28 de agosto de 2014
A vascularização é essencial para abordagens de engenharia de tecidos bem sucedida. Portanto, tecnologias confiáveis são necessários para avaliar o desenvolvimento de redes vasculares em tecido construções. Aqui apresentamos um método simples e de baixo custo para visualizar e quantificar a vascularização in vivo.
O objetivo geral deste procedimento é visualizar vasos sanguíneos em construções de engenharia de tecidos. Isso é feito criando um defeito de pele completo padronizado nas costas dos camundongos. Em seguida, uma amostra do material de engenharia de tecido é implantada no defeito da pele.
Então, no final do tempo de observação, o material é implantado e colocado em um dispositivo de iluminação trans. Finalmente, fotos de alta resolução da rede vascular são adquiridas com uma câmera digital padrão. Em última análise, a rede de vasos é analisada por segmentação digital e quantificação usando o software de ferramenta de ovo Vest.
A principal vantagem desta técnica sobre os métodos existentes, como microscopia, tomografia computadorizada ou ressonância magnética, é que permite a visualização e quantificação eficazes dos processos vasculares dentro dos biomateriais, concentrando-se em todos os novos vasos funcionais. Este método pode fornecer informações sobre a vascularização de materiais de substituição dérmica. Também pode ser aplicado a outros organismos modelo ou para estudar a vascularização em outros órgãos.
Para começar, use punções de biópsia de 12 milímetros para gerar amostras de andaimes, como materiais de reposição dérmica bovina à base de colágeno cortados em pedaços de malha de tetina redonda de 14 milímetros de diâmetro para colocar sob cada andaime. Depois de anestesiar um camundongo, verificar a profundidade da anestesia com uma pitada no dedo do pé e remover o pelo traseiro de acordo com o protocolo de texto. Coloque o animal em uma posição de bruços e use uma caneta permanente de ponta fina para marcar a linha média das costas do rato.

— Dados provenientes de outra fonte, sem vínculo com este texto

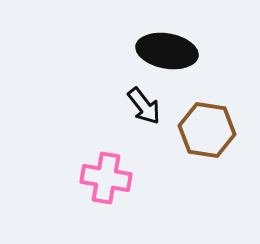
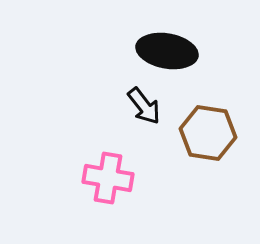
brown hexagon: moved 1 px right, 3 px down
pink cross: moved 2 px right
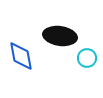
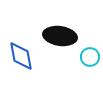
cyan circle: moved 3 px right, 1 px up
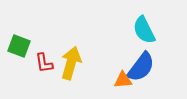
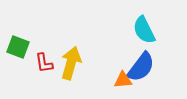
green square: moved 1 px left, 1 px down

Defina uma área de excisão que não seja muito distante para evitar que o animal remova o andaime. Usando um punção de biópsia de 10 milímetros, crie defeitos bilaterais redondos forçando cuidadosamente o punção contra a pele. Para delinear a área de excisão com fórceps, levante suavemente a pele marcada e use uma tesoura cirúrgica para fazer uma incisão ao longo do círculo marcado.
Se ocorrer sangramento, use gaze estéril para comprimir cuidadosamente a área para abrir espaço para a malha do Titanic. Estenda a separação da pele e do tecido subjacente na borda da ferida e mais dois a quatro milímetros. Coloque a malha no defeito diretamente no leito da ferida e sob as bordas da ferida.
Em seguida, coloque os andaimes diretamente sobre a malha. Use de quatro a seis nós simples para suturar o andaime, de modo que as bordas adjacentes saiam das bordas ligeiramente sobre o andaime. Em seguida, suture um curativo transparente acima dos defeitos para proteger o andaime e permitir o monitoramento da área da ferida.
Avalie diariamente o estado geral do animal através da monitorização da atividade motora, peso corporal, sinais de dor, tolerância ao penso e automutilação. Além disso, monitore a área da ferida quanto a sinais locais e sistêmicos de infecção e a posição do curativo. Depois de sacrificar o animal no momento desejado.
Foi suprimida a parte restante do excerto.